At Southland 1,130 dogs have been injured, 712 dogs have suffered broken bones and 35 dogs died.

“These dogs are suffering broken legs, broken necks and other catastrophic injuries,” Theil said.

FOX13 obtained video that shows a dog named White Knight getting injured while racing and another video that shows a dog named Moonshine getting trampled on. Moonshine was racing again within days.

“That to me is an example of how they put profits ahead of animal welfare,” Theil said.

In addition, breeders and owners make millions. More money goes to the breeders from subsidies and it’s protected by state law, than by bets.

A 2017 letter from the Arkansas Racing Commission explains how the subsidy structure works.

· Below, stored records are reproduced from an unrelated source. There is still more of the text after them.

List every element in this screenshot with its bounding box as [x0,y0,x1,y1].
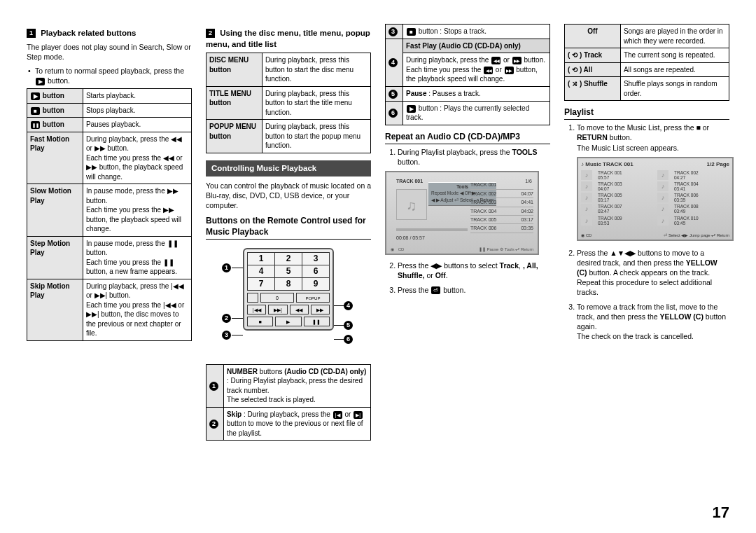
pause-icon [31,121,40,129]
tools-screenshot: TRACK 001 1/6 ♫ Tools Repeat Mode ◀ Off … [385,171,539,255]
music-list-screenshot: ♪ Music TRACK 0011/2 Page ♪TRACK 00105:5… [577,157,734,241]
remote-callout-table-b: 3 button : Stops a track. 4Fast Play (Au… [385,24,550,125]
play-icon [36,78,45,85]
callout-num-1: 1 [209,382,218,391]
repeat-steps-cont: Press the ◀▶ buttons to select Track, , … [385,261,550,295]
heading-disc-menu: 2 Using the disc menu, title menu, popup… [206,28,371,50]
mock-bottom-bar: ◉ CD❚❚ Pause ⚙ Tools ⮐ Return [386,247,538,252]
heading-playback-buttons: 1 Playback related buttons [27,28,192,39]
fast-motion-desc: During playback, press the ◀◀ or ▶▶ butt… [83,132,191,184]
key-3[interactable]: 3 [302,252,330,265]
callout-num-2: 2 [209,420,218,429]
pl-step-1: To move to the Music List, press the ■ o… [577,123,729,241]
callout-1: 1 [222,263,231,272]
heading-text: Playback related buttons [41,29,136,37]
mock2-page: 1/2 Page [707,161,729,169]
playback-note: The player does not play sound in Search… [27,42,192,62]
skip-prev-icon [333,411,342,419]
key-blank [247,293,258,303]
mock2-header: ♪ Music TRACK 001 [581,161,634,169]
repeat-steps: During Playlist playback, press the TOOL… [385,147,550,167]
callout-3: 3 [222,331,231,340]
menu-buttons-table: DISC MENU buttonDuring playback, press t… [206,53,371,153]
pl-step-2: Press the ▲▼◀▶ buttons to move to a desi… [577,248,729,298]
key-skip-prev[interactable]: |◀◀ [247,305,266,314]
key-skip-next[interactable]: ▶▶| [268,305,287,314]
remote-diagram: 123 456 789 0 POPUP |◀◀ ▶▶| ◀◀ ▶▶ ■ [208,245,369,357]
skip-next-icon [354,411,363,419]
mock-track-title: TRACK 001 [396,178,423,184]
step-3: Press the button. [398,285,550,295]
remote-callout-table-a: 1NUMBER buttons (Audio CD (CD-DA) only) … [206,364,371,441]
callout-num-6: 6 [388,109,398,118]
callout-num-5: 5 [388,90,398,99]
callout-2: 2 [222,314,231,323]
music-control-desc: You can control the playback of music lo… [206,181,371,211]
enter-icon [431,286,440,294]
callout-num-3: 3 [388,27,398,36]
fast-play-header: Fast Play (Audio CD (CD-DA) only) [403,39,550,53]
section-number-1: 1 [27,29,36,38]
key-stop[interactable]: ■ [247,317,273,326]
key-2[interactable]: 2 [275,252,302,265]
rewind-icon [484,67,493,74]
step-motion-label: Step Motion Play [27,236,83,279]
remote-keypad: 123 456 789 [247,252,330,291]
heading-controlling-music: Controlling Music Playback [206,160,371,177]
playlist-steps: To move to the Music List, press the ■ o… [564,123,729,341]
music-note-icon: ♫ [396,189,427,220]
skip-motion-desc: During playback, press the |◀◀ or ▶▶| bu… [83,279,191,340]
section-number-2: 2 [206,29,215,38]
step-2: Press the ◀▶ buttons to select Track, , … [398,261,550,280]
progress-bar [396,228,468,231]
slow-motion-desc: In pause mode, press the ▶▶ button. Each… [83,184,191,237]
mock-tracklist: TRACK 001 TRACK 002 04:07 TRACK 003 04:4… [470,181,533,233]
key-6[interactable]: 6 [302,265,330,277]
heading-repeat-cd: Repeat an Audio CD (CD-DA)/MP3 [385,131,550,144]
key-0[interactable]: 0 [260,293,294,303]
mock-time: 00:08 / 05:57 [396,235,425,241]
key-4[interactable]: 4 [248,265,275,277]
column-4: OffSongs are played in the order in whic… [564,21,729,446]
key-rewind[interactable]: ◀◀ [290,305,309,314]
heading-text: Using the disc menu, title menu, popup m… [206,29,370,48]
page-number: 17 [713,502,729,523]
callout-num-4: 4 [388,58,398,67]
step-1: During Playlist playback, press the TOOL… [398,147,550,167]
playback-buttons-table: buttonStarts playback. buttonStops playb… [27,88,192,341]
step-motion-desc: In pause mode, press the ❚❚ button. Each… [83,236,191,279]
pl-step-3: To remove a track from the list, move to… [577,302,729,342]
remote-body: 123 456 789 0 POPUP |◀◀ ▶▶| ◀◀ ▶▶ ■ [243,248,334,331]
mock2-grid: ♪TRACK 00105:57♪TRACK 00204:27♪TRACK 003… [581,170,729,226]
heading-playlist: Playlist [564,106,729,120]
fast-motion-label: Fast Motion Play [27,132,83,184]
ff-icon [505,67,514,74]
key-8[interactable]: 8 [275,277,302,290]
bullet-return-normal: To return to normal speed playback, pres… [27,66,192,85]
key-5[interactable]: 5 [275,265,302,277]
column-1: 1 Playback related buttons The player do… [27,21,192,446]
key-7[interactable]: 7 [248,277,275,290]
stop-icon [407,28,416,36]
repeat-mode-table: OffSongs are played in the order in whic… [564,24,729,101]
rewind-icon [491,57,500,64]
column-2: 2 Using the disc menu, title menu, popup… [206,21,371,446]
column-3: 3 button : Stops a track. 4Fast Play (Au… [385,21,550,446]
key-pause[interactable]: ❚❚ [304,317,330,326]
stop-icon [31,107,40,115]
page-columns: 1 Playback related buttons The player do… [27,21,729,446]
ff-icon [512,57,522,64]
key-1[interactable]: 1 [248,252,275,265]
play-icon [407,105,416,113]
play-icon [31,92,40,100]
key-play[interactable]: ▶ [275,317,301,326]
key-popup[interactable]: POPUP [296,293,330,303]
playback-bullets: To return to normal speed playback, pres… [27,66,192,85]
skip-motion-label: Skip Motion Play [27,279,83,340]
slow-motion-label: Slow Motion Play [27,184,83,237]
key-fast-forward[interactable]: ▶▶ [311,305,330,314]
heading-remote-buttons: Buttons on the Remote Control used for M… [206,215,371,240]
key-9[interactable]: 9 [302,277,330,290]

Arkansas state law sets aside 14% of the gambling profits from electronic games of skill to go directly to the dog racing purses.

A second subsidy fund, again protected by state law, gives millions to the dog owners each year.

Here’s how the math played out in 2016 at Southland. $18 million was bet on dog races physically at the track.  But, $28.3 million was set aside in subsides, $10 million more than what was waged by bettors at Southland.

That’s money Theil says could instead go back to the state to be used for things like education.

“So what you have here is essentially one type of gambling at Southland subsidizing another type of gambling and as a result the state is losing out,” said Theil.

Why not just do away with greyhound racing?  Arkansas state law protects it, in fact goes even further saying, dog racing is mandatory in order to have the profitable other games.

“Everyone knows how this story ends. Greyhound racing is eventually going to end in Arkansas and it’s going to end all over the country. The only question is how many dogs are going to suffer in the meantime and how long it’s going to take,” said Theil.

FOX13 reached out to Southland and its ownership group Delaware North multiple times asking for an on-camera interview.

They first asked we provide the injury records we obtained. When we didn’t provide them, they turned down our interview request and sent a statement. It reads in part:

“Our safety practices and procedures are developed with veterinarians and animal experts to focus on the animals’ safety at all times. Our racing operations meet or exceed safety standards and we use industry best practices in maintaining the racing surface to ensure greyhounds aren’t injured because of racetrack conditions.”  

Greyhound racing is not operational in 4 of the remaining 10 states it’s legal in. Those states are Connecticut, Kansas, Oregon and Wisconsin.